25 Şubat 2016 Perşembe

EnglishTime Şikayetim Nasıl Sonuçlandı?

1 ayımı zayi oldu!

Öncelikle EnglishTime Kadıköy Şubesi almadığım eğitimin KDV'sini alsa da; geri kalan 2.208 TL'mi aldığımı belirteyim. Kimin hakkı kime geçti ise zehir zıkkım olsun!

Peki süreç nasıl ilerledi, ben EnglishTime'dan paramı nasıl aldım?

Öncelikle tüm süreçleri dijital ortamda maille kayıt altına aldım. Sizde bu gibi veya farklı kurumlarla olan tüm yazışmalarınızı mail üzerinden gerçekleştirin. Elden para vermeyin!

Kursiyerlik çerçevesinde yasal haklarımı kullanırsam paramı nasıl alacağımı Twitter'dan özel mesaj yolu ile merkez ofise yazdım. Sosyal medyayı "adalet divanı" ya da "linç medyanı" olarak görmeden sorunumun ilgili kişilere iletilmesini ve benimle hızlıca iletişime geçilmesini defalarca istedim.

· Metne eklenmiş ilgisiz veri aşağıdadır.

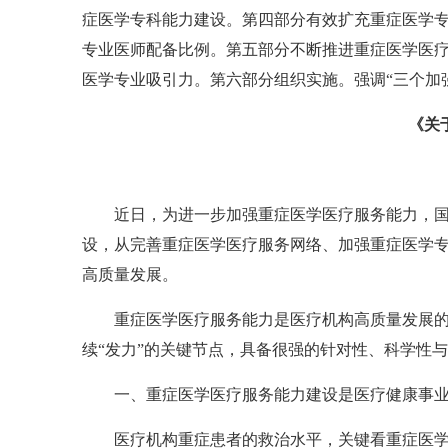
症医学专科能力建设。第四部分有效扩充重症医学
专业医师配备比例。第五部分不断推进重症医学医
医学专业吸引力。第六部分组织实施。强调“三个加
《关
近日，为进一步加强重症医学医疗服务能力，
设，从完善重症医学医疗服务网络、加强重症医学
高质量发展。
重症医学医疗服务能力是医疗机构高质量发展
续“发力”的关键节点，具备很强的针对性、科学性
一、重症医学医疗服务能力建设是医疗健康事
医疗机构重症患者的救治水平，关键看重症医学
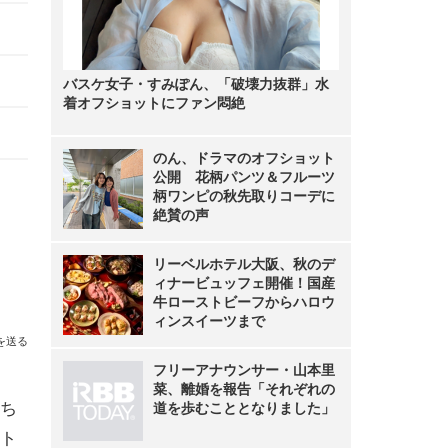
バスケ女子・すみぽん、「破壊力抜群」水
着オフショットにファン悶絶
のん、ドラマのオフショット
公開 花柄パンツ＆フルーツ
柄ワンピの秋先取りコーデに
絶賛の声
リーベルホテル大阪、秋のデ
ィナービュッフェ開催！国産
牛ローストビーフからハロウ
ィンスイーツまで
を送る
フリーアナウンサー・山本里
菜、離婚を報告「それぞれの
ち
道を歩むこととなりました」
ト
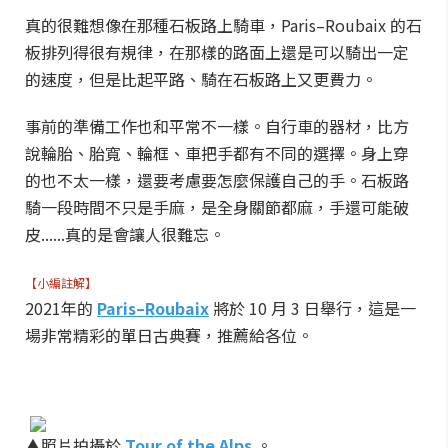
真的很難想像在那種石板路上騎車，Paris–Roubaix 的石
板排列得很有規律，在那樣的路面上還是可以騎出一定
的速度，但是比起平路、騎在石板路上又更費力。
事前的準備工作也和平常不一樣。自行車的器材，比方
說輪胎、胎寬、輪框、車把手都有不同的選擇。身上穿
的也不太一樣，還要考慮要怎麼保護自己的手。石板路
騎一段時間不只是手麻，是全身關節都麻，手還可能破
皮......真的是會讓人很難忘。
【小編註解】
2021年的
Paris–Roubaix
將於 10 月 3 日舉行，這是一
場非常精彩的單日古典賽，推薦給各位。
▲照片拍攝於
Tour of the Alps
。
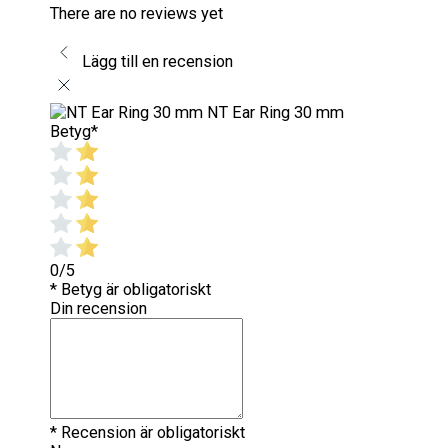
There are no reviews yet
Lägg till en recension
NT Ear Ring 30 mm
Betyg
*
0/5
* Betyg är obligatoriskt
Din recension
* Recension är obligatoriskt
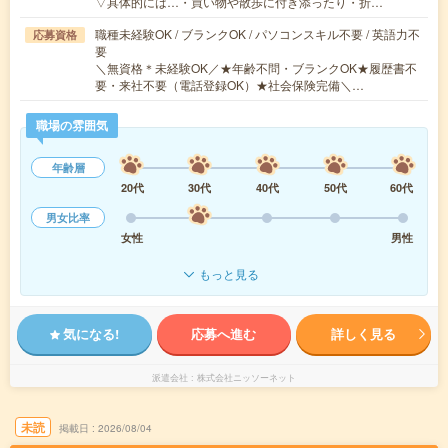
▽具体的には…・買い物や散歩に付き添ったり・折…
職種未経験OK / ブランクOK / パソコンスキル不要 / 英語力不
応募資格
要
＼無資格＊未経験OK／★年齢不問・ブランクOK★履歴書不
要・来社不要（電話登録OK）★社会保険完備＼…
職場の雰囲気
年齢層
20代
30代
40代
50代
60代
男女比率
女性
男性
もっと見る
気になる!
応募へ進む
詳しく見る
派遣会社
株式会社ニッソーネット
未読
掲載日
2026/08/04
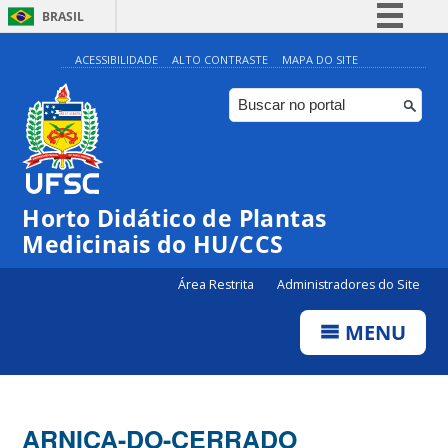
BRASIL
Simplifique!
ACESSIBILIDADE
ALTO CONTRASTE
MAPA DO SITE
Comunica BR
Participe
Acesso à informação
Legislação
Horto Didático de Plantas
Canais
Medicinais do HU/CCS
Área Restrita
Administradores do Site
MENU
ARNICA-DO-CERRADO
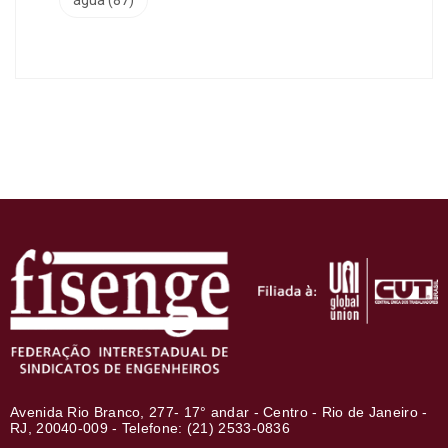
Avenida Rio Branco, 277- 17° andar - Centro - Rio de Janeiro -
RJ, 20040-009 - Telefone: (21) 2533-0836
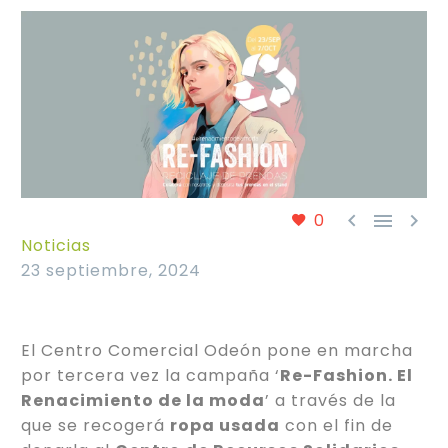



0
Noticias
23 septiembre, 2024
El Centro Comercial Odeón pone en marcha
por tercera vez la campaña ‘
Re-Fashion. El
Renacimiento de la moda
’ a través de la
que se recogerá
ropa usada
con el fin de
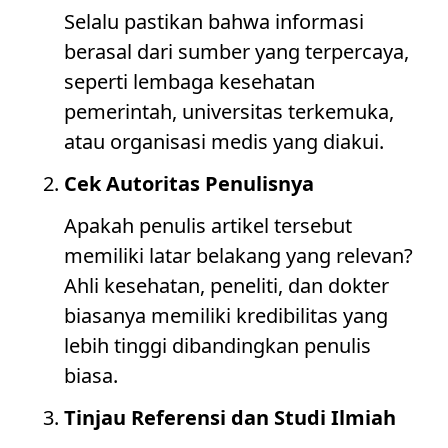
Selalu pastikan bahwa informasi
berasal dari sumber yang terpercaya,
seperti lembaga kesehatan
pemerintah, universitas terkemuka,
atau organisasi medis yang diakui.
Cek Autoritas Penulisnya
Apakah penulis artikel tersebut
memiliki latar belakang yang relevan?
Ahli kesehatan, peneliti, dan dokter
biasanya memiliki kredibilitas yang
lebih tinggi dibandingkan penulis
biasa.
Tinjau Referensi dan Studi Ilmiah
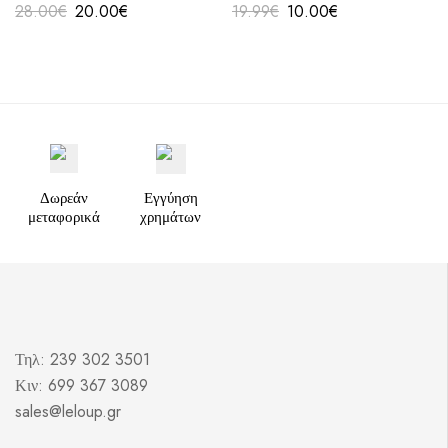
28.00
€
20.00
€
19.99
€
10.00
€
Δωρεάν
Εγγύηση
μεταφορικά
χρημάτων
Τηλ: 239 302 3501
Κιν: 699 367 3089
sales@leloup.gr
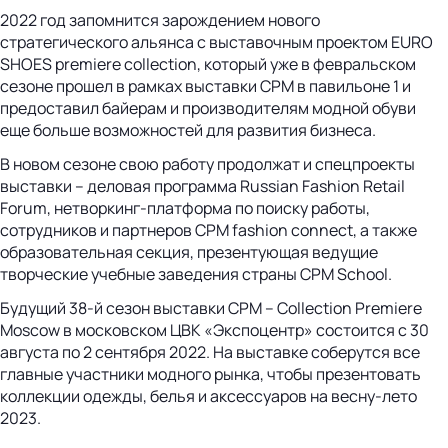
2022 год запомнится зарождением нового
стратегического альянса с выставочным проектом EURO
SHOES premiere collection, который уже в февральском
сезоне прошел в рамках выставки CPM в павильоне 1 и
предоставил байерам и производителям модной обуви
еще больше возможностей для развития бизнеса.
В новом сезоне свою работу продолжат и спецпроекты
выставки – деловая программа Russian Fashion Retail
Forum, нетворкинг-платформа по поиску работы,
сотрудников и партнеров CPM fashion connect, а также
образовательная секция, презентующая ведущие
творческие учебные заведения страны CPM School.
Будущий 38-й сезон выставки CPM – Collection Premiere
Moscow в московском ЦВК «Экспоцентр» состоится с 30
августа по 2 сентября 2022. На выставке соберутся все
главные участники модного рынка, чтобы презентовать
коллекции одежды, белья и аксессуаров на весну-лето
2023.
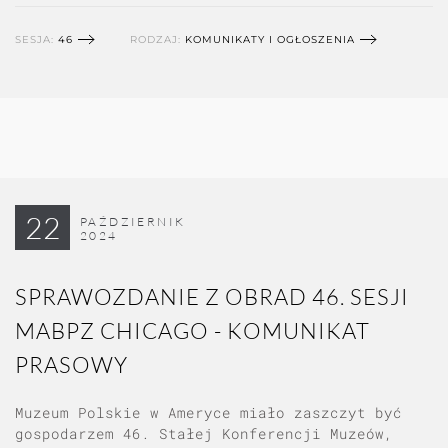
SESJA:
46
RODZAJ:
KOMUNIKATY I OGŁOSZENIA
22
PAŹDZIERNIK
2024
SPRAWOZDANIE Z OBRAD 46. SESJI
MABPZ CHICAGO - KOMUNIKAT
PRASOWY
Muzeum Polskie w Ameryce miało zaszczyt być
gospodarzem 46. Stałej Konferencji Muzeów,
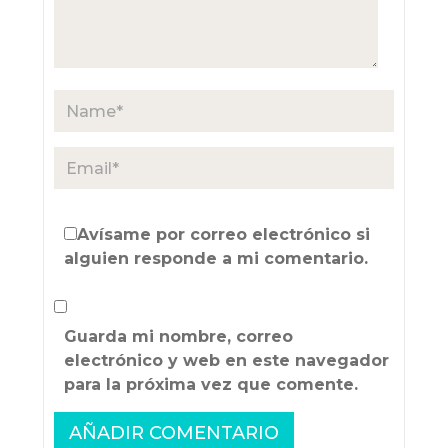
Avísame por correo electrónico si
alguien responde a mi comentario.
Guarda mi nombre, correo
electrónico y web en este navegador
para la próxima vez que comente.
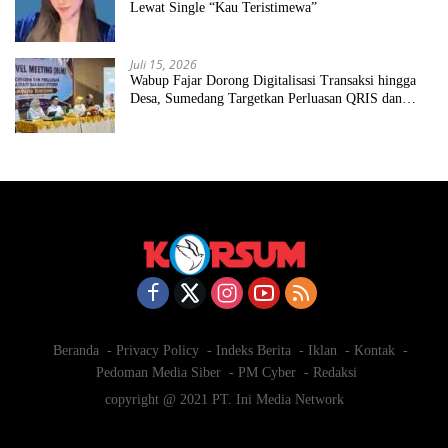
Lewat Single “Kau Teristimewa”
Juli 15, 2026
Wabup Fajar Dorong Digitalisasi Transaksi hingga
Desa, Sumedang Targetkan Perluasan QRIS dan
ETPD
Beranda
Privacy Policy
Indeks Berita
Iklan
Kontak
Pedoman Media Siber
PM Cyber
Redaksi
copyright @ 2021 PT. Ini Media Network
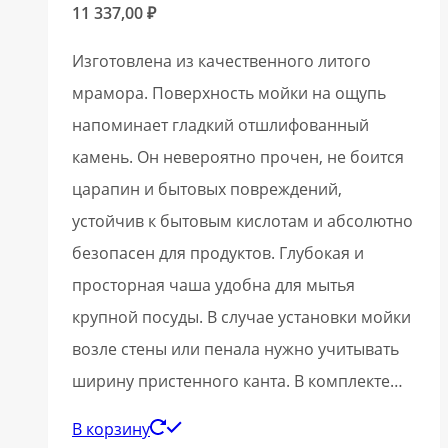
11 337,00
₽
Изготовлена из качественного литого
мрамора. Поверхность мойки на ощупь
напоминает гладкий отшлифованный
камень. Он невероятно прочен, не боится
царапин и бытовых повреждений,
устойчив к бытовым кислотам и абсолютно
безопасен для продуктов. Глубокая и
просторная чаша удобна для мытья
крупной посуды. В случае установки мойки
возле стены или пенала нужно учитывать
ширину пристенного канта. В комплекте…
В корзину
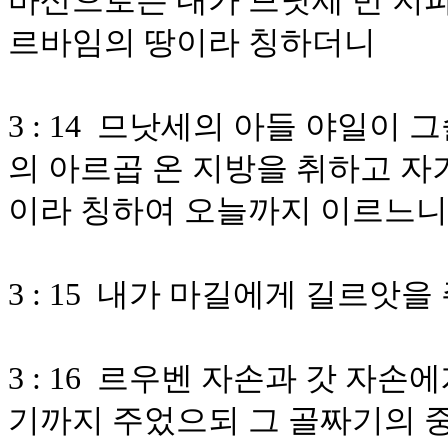
바산으로는 내가 므낫세 반 지
르바임의 땅이라 칭하더니
3 : 14 므낫세의 아들 야일이
의 아르곱 온 지방을 취하고 자
이라 칭하여 오늘까지 이르느니
3 : 15 내가 마길에게 길르앗을
3 : 16 르우벤 자손과 갓 
기까지 주었으되 그 골짜기의 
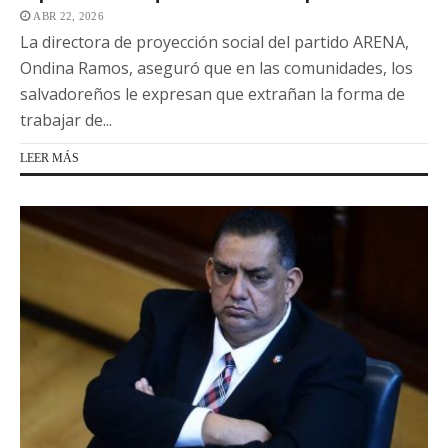
ABR 22, 2026
La directora de proyección social del partido ARENA,
Ondina Ramos, aseguró que en las comunidades, los
salvadoreños le expresan que extrañan la forma de
trabajar de...
LEER MÁS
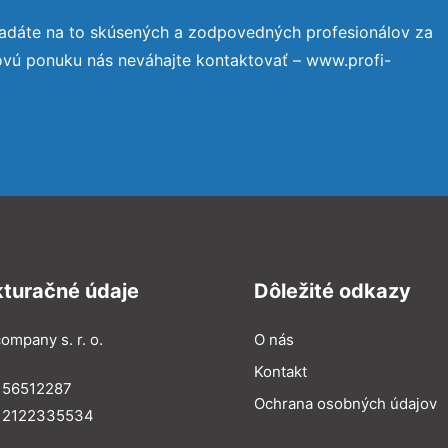
ľadáte na to skúsených a zodpovedných profesionálov za
ovú ponuku nás neváhajte kontaktovať – www.profi-
kturačné údaje
Dôležité odkazy
ompany s. r. o.
O nás
Kontakt
 56512287
Ochrana osobných údajov
: 2122335534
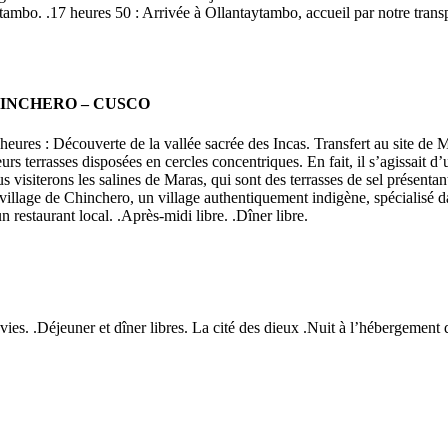
ytambo. .17 heures 50 : Arrivée à Ollantaytambo, accueil par notre trans
HINCHERO – CUSCO
 heures : Découverte de la vallée sacrée des Incas. Transfert au site d
ieurs terrasses disposées en cercles concentriques. En fait, il s’agissait 
visiterons les salines de Maras, qui sont des terrasses de sel présentant
illage de Chinchero, un village authentiquement indigène, spécialisé dan
 restaurant local. .Après-midi libre. .Dîner libre.
envies. .Déjeuner et dîner libres. La cité des dieux .Nuit à l’hébergement 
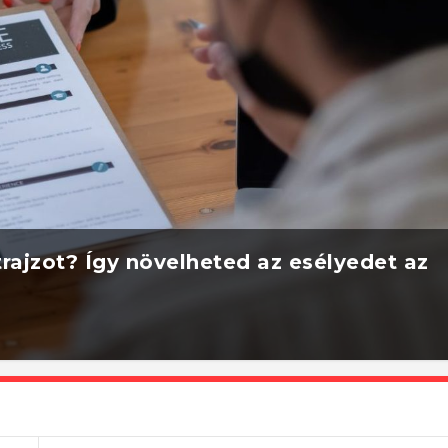
rajzot? Így növelheted az esélyedet az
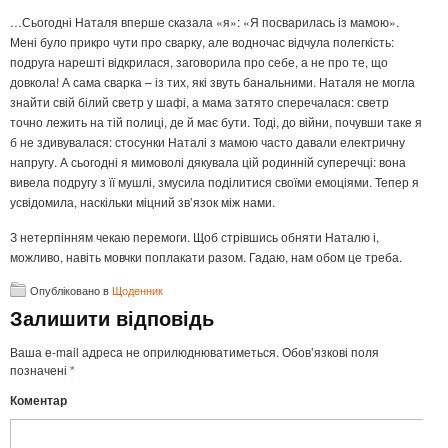
…Сьогодні Наталя вперше сказала «я»: «Я посварилась із мамою».
Мені було прикро чути про сварку, але водночас відчула полегкість:
подруга нарешті відкрилася, заговорила про себе, а не про те, що
довкола! А сама сварка – із тих, які звуть банальними. Наталя не могла
знайти свій білий светр у шафі, а мама затято сперечалася: светр
точно лежить на тій полиці, де й має бути. Тоді, до війни, почувши таке я
б не здивувалася: стосунки Наталі з мамою часто давали електричну
напругу. А сьогодні я мимоволі дякувала цій родинній суперечці: вона
вивела подругу з її мушлі, змусила поділитися своїми емоціями. Тепер я
усвідомила, наскільки міцний зв’язок між нами.
З нетерпінням чекаю перемоги. Щоб стрівшись обняти Наталю і,
можливо, навіть мовчки поплакати разом. Гадаю, нам обом це треба.
Опубліковано в
Щоденник
Залишити відповідь
Ваша e-mail адреса не оприлюднюватиметься.
Обов’язкові поля
позначені
*
Коментар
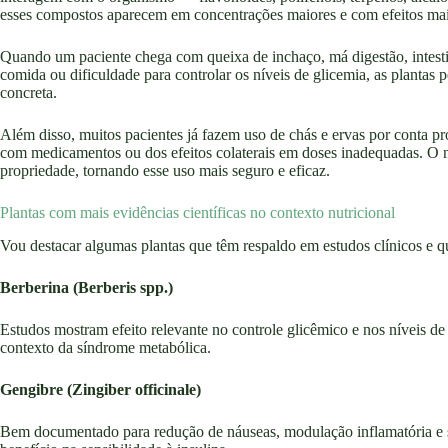
esses compostos aparecem em concentrações maiores e com efeitos mai
Quando um paciente chega com queixa de inchaço, má digestão, intesti
comida ou dificuldade para controlar os níveis de glicemia, as planta
concreta.
Além disso, muitos pacientes já fazem uso de chás e ervas por conta pr
com medicamentos ou dos efeitos colaterais em doses inadequadas. O nu
propriedade, tornando esse uso mais seguro e eficaz.
Plantas com mais evidências científicas no contexto nutricional
Vou destacar algumas plantas que têm respaldo em estudos clínicos e q
Berberina (Berberis spp.)
Estudos mostram efeito relevante no controle glicêmico e nos níveis d
contexto da síndrome metabólica.
Gengibre (Zingiber officinale)
Bem documentado para redução de náuseas, modulação inflamatória e 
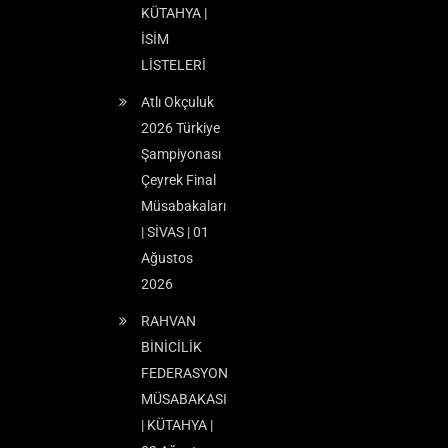
KÜTAHYA |
İSİM
LİSTELERİ
Atlı Okçuluk
2026 Türkiye
Şampiyonası
Çeyrek Final
Müsabakaları
| SİVAS | 01
Ağustos
2026
RAHVAN
BİNİCİLİK
FEDERASYON
MÜSABAKASI
| KÜTAHYA |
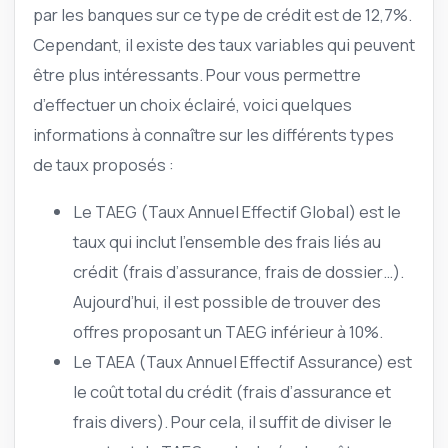
par les banques sur ce type de crédit est de 12,7%.
Cependant, il existe des taux variables qui peuvent
être plus intéressants. Pour vous permettre
d’effectuer un choix éclairé, voici quelques
informations à connaître sur les différents types
de taux proposés :
Le TAEG (Taux Annuel Effectif Global) est le
taux qui inclut l’ensemble des frais liés au
crédit (frais d’assurance, frais de dossier…).
Aujourd’hui, il est possible de trouver des
offres proposant un TAEG inférieur à 10%.
Le TAEA (Taux Annuel Effectif Assurance) est
le coût total du crédit (frais d’assurance et
frais divers). Pour cela, il suffit de diviser le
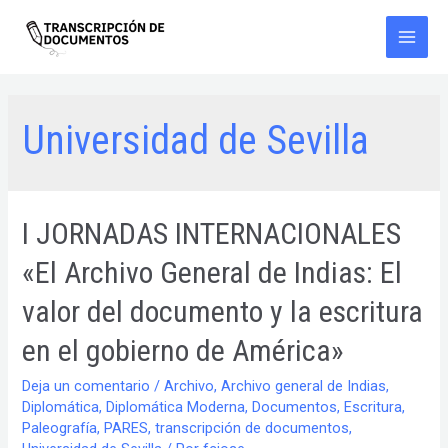
Ir
al
contenido
Main
Men
Universidad de Sevilla
I JORNADAS INTERNACIONALES
«El Archivo General de Indias: El
valor del documento y la escritura
en el gobierno de América»
Deja un comentario
/
Archivo
,
Archivo general de Indias
,
Diplomática
,
Diplomática Moderna
,
Documentos
,
Escritura
,
Paleografía
,
PARES
,
transcripción de documentos
,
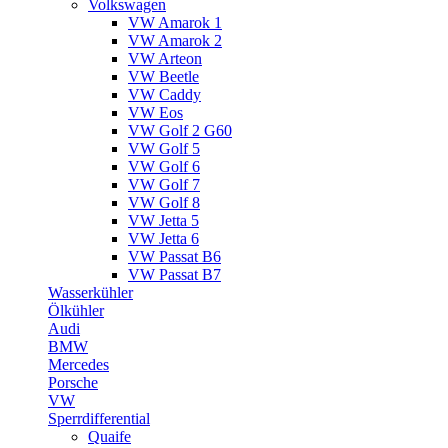
Volkswagen
VW Amarok 1
VW Amarok 2
VW Arteon
VW Beetle
VW Caddy
VW Eos
VW Golf 2 G60
VW Golf 5
VW Golf 6
VW Golf 7
VW Golf 8
VW Jetta 5
VW Jetta 6
VW Passat B6
VW Passat B7
Wasserkühler
Ölkühler
Audi
BMW
Mercedes
Porsche
VW
Sperrdifferential
Quaife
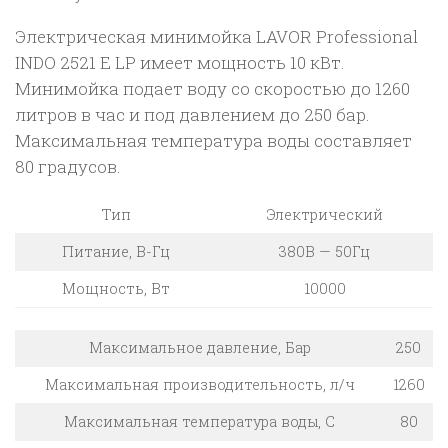
Электрическая минимойка LAVOR Professional
INDO 2521 E LP имеет мощность 10 кВт.
Минимойка подает воду со скоростью до 1260
литров в час и под давлением до 250 бар.
Максимальная температура воды составляет
80 градусов.
Тип
Электрический
Питание, В-Гц
380В — 50Гц
Мощность, Вт
10000
Максимальное давление, Бар
250
Максимальная производительность, л/ч
1260
Максимальная температура воды, С
80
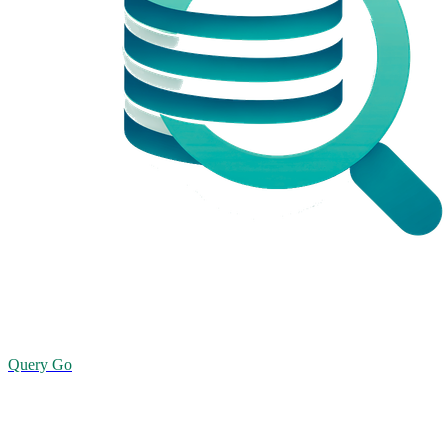
Query Go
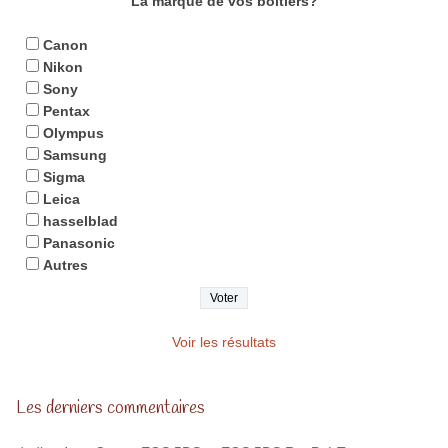
La marque de vos boitiers?
Canon
Nikon
Sony
Pentax
Olympus
Samsung
Sigma
Leica
hasselblad
Panasonic
Autres
Voir les résultats
Les derniers commentaires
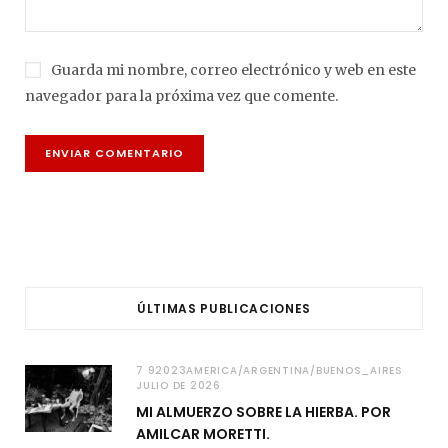
Guarda mi nombre, correo electrónico y web en este
navegador para la próxima vez que comente.
ÚLTIMAS PUBLICACIONES
7 92023AMERICA/ARGENTINA/BUENOS_AIRES
JULIO DE 2026
MI ALMUERZO SOBRE LA HIERBA. POR
AMILCAR MORETTI.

İlk başta paramı iade edemeyeceğini söyleyen EnglishTime uğraşlarım sonucu paramı karşılıklı imzalayacağımız bir ibraneme ile (EnglishTime'ın ilettiği ibranemeyi tandık bir avukat arkadaşım revize etti ve anlaştık) paramın ödenmesi karşılığında kurum ve ben haklarımızdan feraget ettik. 

Paramı yatırmaları gereken günden 3 gün sonra para hala yatmayınca. Ben de Twitter üzerinden EnglishTime'a son mesajımı attım. Pazartesi günü polislerle ve avukatlarla geleceğimi belirttim. Sonra öğrendimki ilgili kişi tatildeymiş ondan gecikmiş! Bla bla... Param 3 saat sonra hesabıma yine Kadıköy English Time Yöneticisi'nin araması ile yattı.

Bu arada ben bu durumu günlerce twitlerken öğrendim ki; sadece ben değil yüzlerce kişi farklı durumlarla EnglishTime şubelerinden şikayetçi. Hatta öğrendiğim kadarı ile EnglisTime Kadıköy hala öğrencilerine taahüt ettiği kitapları vermemiş.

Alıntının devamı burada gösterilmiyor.